Consistent, science-based regional plans are key to ensuring effective environmental protection

As some countries and companies continue to argue that the seafloor in international waters be opened to mining, there’s a clear need for consistent controls, including conservation measures, to ensure that activity does not go forward without safeguarding the marine environment. Such controls should be at the core of regional environmental management plans (REMPs). Done right, these plans, which must be adopted by the International Seabed Authority (ISA)—the organization that governs seabed mining activity in areas beyond national jurisdiction—will help to ensure that effective environmental protections are in place if commercial mining occurs.

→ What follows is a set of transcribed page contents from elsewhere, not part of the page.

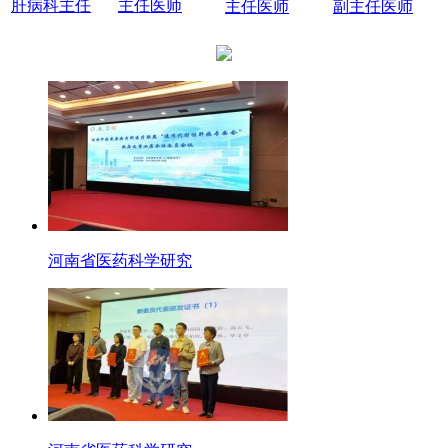
肝病科主任
主任医师
主任医师
副主任医师
河南省医药科学研究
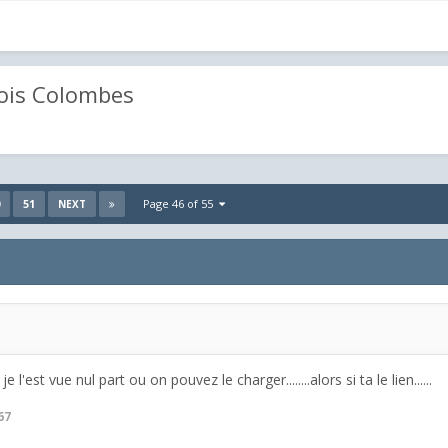
Bois Colombes
51
Page 46 of 55
NEXT
 l'est vue nul part ou on pouvez le charger........alors si ta le lien......
67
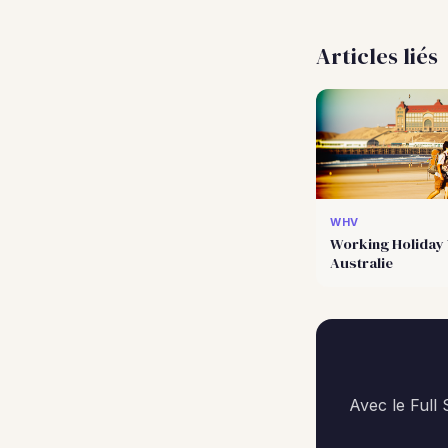
Articles liés
WHV
Working Holiday 
Australie
Avec le Full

Every region where exploration for minerals is underway or planned should be subject to a REMP, and each plan should include goals and measures to safeguard regional marine life and ecosystems from mining impacts, while balancing resource extraction with other maritime activities. Despite progress developing plans for certain regions, the ISA has not yet approved a standard process for their creation, leaving uncertainty over the roles that countries, scientists, and the ISA should play in REMP development.

At a minimum, the ISA should adopt a rule requiring that a REMP is in place before issuing a permit for mining in a given region. An even better system would be to adopt and continually update a REMP when proponents first begin searching for minerals in a region, far in advance of any proposals for full-scale mining.